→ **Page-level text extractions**
===

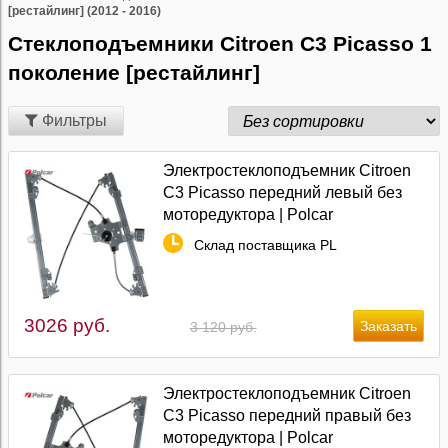
[рестайлинг] (2012 - 2016)
Стеклоподъемники Citroen C3 Picasso 1
поколение [рестайлинг]
Фильтры
Электростеклоподъемник Citroen
C3 Picasso передний левый без
моторедуктора | Polcar
Склад поставщика PL
3026 руб.
3 120 руб.
Электростеклоподъемник Citroen
C3 Picasso передний правый без
моторедуктора | Polcar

===

→ **What the exercise asks**
Give the data again exactly as it stands, apart from the pictures.

→ **Solution to this task**
[рестайлинг] (2012 - 2016)
Стеклоподъемники Citroen C3 Picasso 1
поколение [рестайлинг]
Фильтры
Электростеклоподъемник Citroen
C3 Picasso передний левый без
моторедуктора | Polcar
Склад поставщика PL
3026 руб.
3 120 руб.
Электростеклоподъемник Citroen
C3 Picasso передний правый без
моторедуктора | Polcar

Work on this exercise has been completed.